Mr. Ishimaru said that although this threat group is known to target Android devices, its recent campaign has shown interest in iOS users. The group targets users by sending smishing texts with a short description and landing page URL. If a user clicks on the link and opens the landing page, they are redirected to a phishing page. For iOS users, the landing page mimics Apple’s official website; while Android devices download other malware. And once the individual enters their login credentials and performs two-factor authentication, the attacker gets to know the user’s device and login credentials.

“There is a notion that iOS is a more secure operating system,” Ishimaru said. “However, we [users] must consider two things: the growing sophistication of social engineering techniques and mobile banker’s malware arsenal, and the possibility of human error. »

Interoperability Complicates Problems

Mobile payment platforms such as Google Pay, PaytM, PhonePe, Square, PayPal and Alipay have benefited from the shift in consumer adoption of mobile banking.

As a result, they have also permanently changed the payout game to their advantage. But these platforms operate in a closed-loop payment world where a Google Pay user can send money to another bank account through only the search giant’s payment platform. This is similar to how Visa and Mastercard work, as they allow payment transactions to occur only within their own networks, not between them.

That business model could change “in part because of regulators favoring open, standardized platforms that lower barriers to entry,” according to a 2022 Banking Trends report from Accenture.

Some countries are already forcing payment platform providers to change their business model.
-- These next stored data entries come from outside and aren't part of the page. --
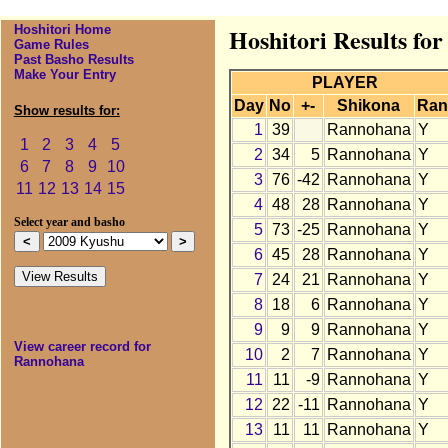
Hoshitori Home
Hoshitori Results fo
Game Rules
Past Basho Results
Make Your Entry
PLAYER
Day
No
+-
Shikona
Ran
Show results for:
1
39
Rannohana
Y
1
2
3
4
5
2
34
5
Rannohana
Y
6
7
8
9
10
3
76
-42
Rannohana
Y
11
12
13
14
15
4
48
28
Rannohana
Y
Select year and basho
5
73
-25
Rannohana
Y
6
45
28
Rannohana
Y
7
24
21
Rannohana
Y
8
18
6
Rannohana
Y
9
9
9
Rannohana
Y
View career record for
10
2
7
Rannohana
Y
Rannohana
11
11
-9
Rannohana
Y
12
22
-11
Rannohana
Y
13
11
11
Rannohana
Y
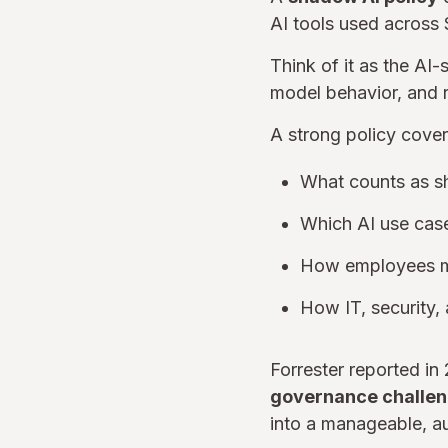
AI tools used across 
Think of it as the AI
model behavior, and 
A strong policy cover
What counts as s
Which AI use case
How employees mus
How IT, security,
Forrester reported in
governance challe
into a manageable, a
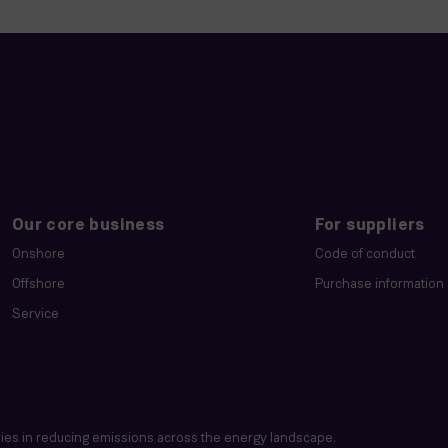
Our core business
For suppliers
Onshore
Code of conduct
Offshore
Purchase information
Service
es in reducing emissions across the energy landscape.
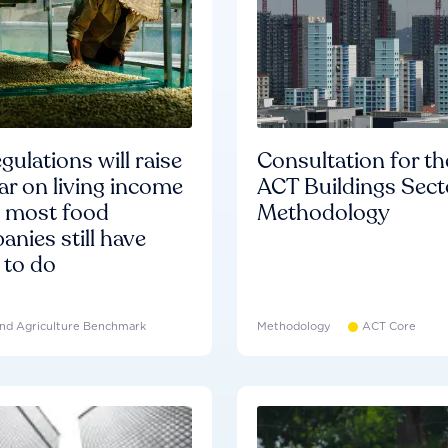
gulations will raise
Consultation for th
ar on living income
ACT Buildings Sect
d most food
Methodology
nies still have
 to do
nd Agriculture Benchmark
Methodology
ACT Core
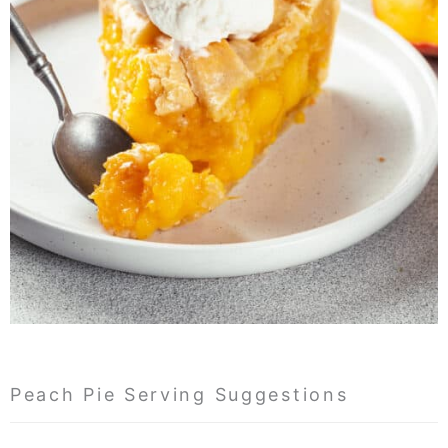
Peach Pie Serving Suggestions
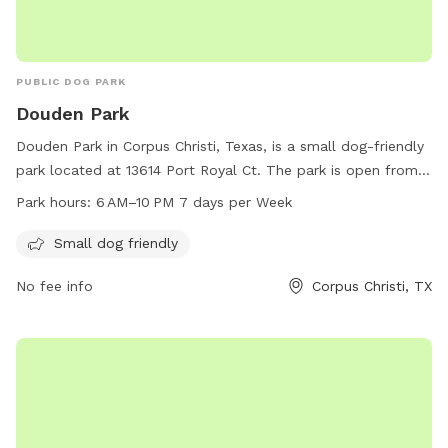
PUBLIC DOG PARK
Douden Park
Douden Park in Corpus Christi, Texas, is a small dog-friendly
park located at 13614 Port Royal Ct. The park is open from 6
AM to 10 PM seven days a week, providing ample
Park hours:
6 AM–10 PM 7 days per Week
opportunities for dogs to socialize and exercise. With a
focus on smaller breeds, Douden Park offers a safe and
Small dog friendly
welcoming environment for dogs to play and interact with
No fee info
Corpus Christi, TX
their furry friends.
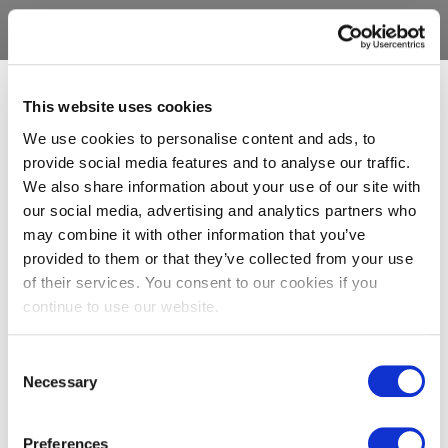
This website uses cookies
We use cookies to personalise content and ads, to
provide social media features and to analyse our traffic.
We also share information about your use of our site with
our social media, advertising and analytics partners who
may combine it with other information that you’ve
provided to them or that they’ve collected from your use
of their services. You consent to our cookies if you
continue to use our website.
Consent
Necessary
Selection
Preferences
China, for example, has ordered its internet companies to offer their rival company’s matchmaking and payment services on their platforms. In India, a new law requires all licensed mobile payment platforms to be able to provide interoperability between wallets. Pressure from regulators to make payment platforms interoperable comes at a time when the demand for technical experts is a major concern in the banking industry.

The shortage of technology, engineering, data and security experts that banks need to achieve their digital aspirations tends to hide a much larger problem: the attractiveness of banks as first-choice employers for all kinds of talent has faded, adds the Accenture report. The lack of adequate cybersecurity and the shortage of talent in the banking sector could potentially lead to a further increase in cyberattacks on user devices. And until this mismatch is corrected, it pays to be cautious and extremely careful when using a mobile device to make payments. In addition to regular digital hygiene practices such as updating the phone and rebooting regularly, consumers can ensure that they only use their phone for banking when the device is connected to a VPN. secured. iOS 16 users can enable lockdown mode as it limits the functionality of the device and protects it from any potential malware.

THE ESSENTIAL

According to a 2020 Statista survey in 25 Indian states, two-thirds of respondents said they have a smartphone. Of these, half said they send and receive money digitally, and around 31% said they have a mobile app for banking. Nearly 14% said they use their mobile phone for banking purposes.

Global cybersecurity firm Kaspersky warns of an increase in cyberattacks on Android and iOS devices in the Asia-Pacific (APAC) region. A mobile banking trojan, called Anubis, has been targeting Android users since 2017. Roaming Mantis is another prolific malware targeting mobile banking users.

Regulators are pushing to make payment platforms interoperable at a time when the demand for technical experts is a major concern in the banking industry.